Un médecin sur dix s’installe en libéral, le rapport Legmann explique pourquoi


Missionné par le Président de la République, le docteur Legmann, président de l’Ordre National des Médecins, vient de remettre vendredi dernier son rapport. La mission était délimitée : il ne s’agissait pas d’analyser la profession médicale en général, ni encore moins les problèmes de la santé publique, mais de dire quels étaient les problèmes des médecins libéraux, considérés à juste titre comme des prescripteurs d’opinion à cause des rapports privilégiés qu’ils entretiennent avec leurs patients. En ce moment, l’Elysée a besoin de bons prescripteurs.

En fait, il n’y a pas de problème pour les médecins libéraux, dans la mesure où ils disparaissent en France.

Voici le chiffre le plus spectaculaire avancé par le docteur Legmann : sur 100 médecins qui s’installent, 10 seulement visseront une plaque sur le mur de leur cabinet. 67 préfèrent être salariés, d’un hôpital, d’une administration, d’un laboratoire pharmaceutique, d’une maison de retraite, et 22% vont se contenter d’être remplaçants pendant des années, organisant leur vie en fonction de leurs loisirs et de leurs revenus. «Aujourd'hui, il faut du courage pour s'installer, explique le rapporteur. Les jeunes veulent pouvoir bouger. Surtout, les offres salariales sont de plus en plus nombreuses et elles sont attractives, notamment pour les femmes ».

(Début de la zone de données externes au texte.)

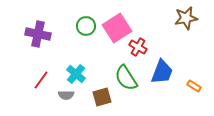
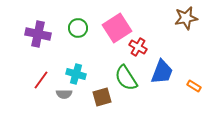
green circle: moved 8 px left, 2 px down
cyan cross: rotated 24 degrees counterclockwise
gray semicircle: moved 2 px left, 1 px up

L’exercice libéral de la médecine n’est vraiment pas un cadeau financier ou fiscal. Financièrement, la rémunération annuelle d’un généraliste du secteur 1 (conventionné) est en moyenne actuellement de 75.000 euros. Là-dessus passe la fiscalité, de sorte que le revenu disponible de ce médecin est de l’ordre de 5.000 euros par mois : 4 fois le SMIC pour onze années d’études, et surtout pour d’énormes responsabilités, ce n’est pas cher payé. Les revenus des médecins sont plombés par les charges sociales qu’ils doivent payer, par les assurances complémentaires qu’ils doivent prendre. Les tribunaux, jusqu’à la Cour de Cassation récemment, font la chasse aux dépassements d’honoraires que certains ont pratiqués faute d’avoir une honnête gratification pour les consultations et les principaux actes. Ils ont de plus refusé de considérer les généralistes comme des spécialistes « omnipraticiens ».

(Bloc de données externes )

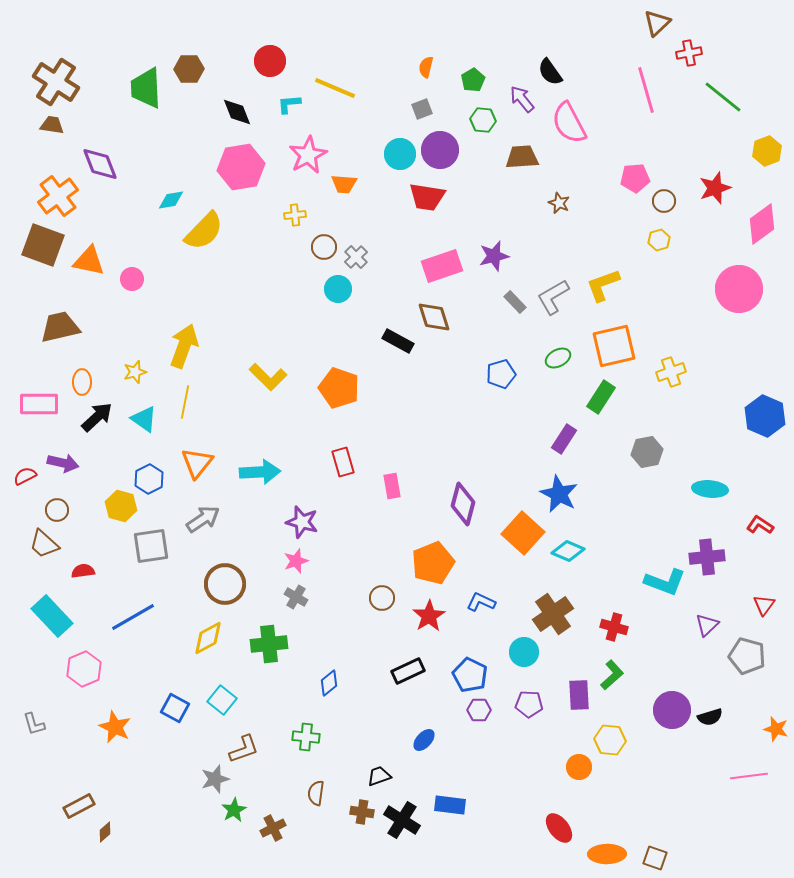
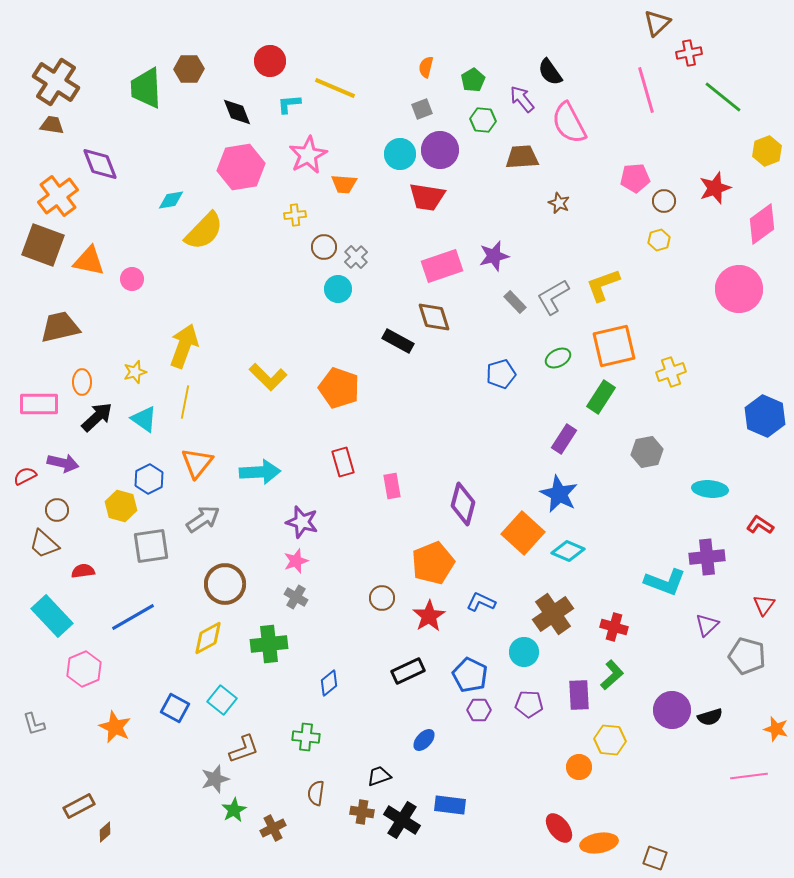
orange ellipse at (607, 854): moved 8 px left, 11 px up; rotated 9 degrees counterclockwise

Le deuxième point inquiétant du rapport Legmann est la prise de conscience du désert médical français. La densité semble suffisante dans les seules régions d’Ile de France et de PACA. Avec environ 500 médecins pour 100.000 habitants. Mais le médecin de campagne n’existe pratiquement plus, et des départements ruraux comme la Moselle ou l’Eure ont moins de 200 médecins pour 100.000 habitants. Les effectifs sont en chute libre.

Les conclusions du rapport Legmann ne sont pas seulement économiques et sociales. Elles ont aussi une dimension éthique. C’est de la survie d’une médecine libre et responsable qu’il s’agit. Pousser les médecins au salariat c’est accepter la socialisation de la santé, et se rapprocher progressivement du système anglais : le médecin fonctionnaire. C’est en refusant la liberté des honoraires, en codifiant les actes et les prescriptions que l’Etat, à travers la Sécurité Sociale, a étendu son pouvoir sur le corps médical. Quelques rares médecins attestent encore de la noblesse de leur art et de leur vocation de servir ; puissent-ils s’accrocher à leur liberté, et en être fiers. De leur côté, les libéraux défendront toujours la médecine libérale.